Directions for this task:
The line containing "Küfür, hakaret, rencide" marks the start, and the last line of the records below marks the end. Print that run exactly and nothing else.

Collected data:
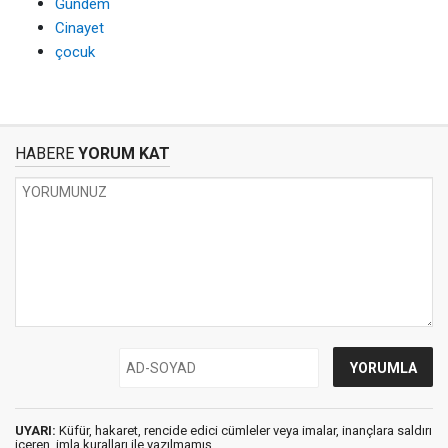
Gündem
Cinayet
çocuk
HABERE
YORUM KAT
UYARI:
Küfür, hakaret, rencide edici cümleler veya imalar, inançlara saldırı
içeren, imla kuralları ile yazılmamış,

Response for this exercise:
Küfür, hakaret, rencide edici cümleler veya imalar, inançlara saldırı
içeren, imla kuralları ile yazılmamış,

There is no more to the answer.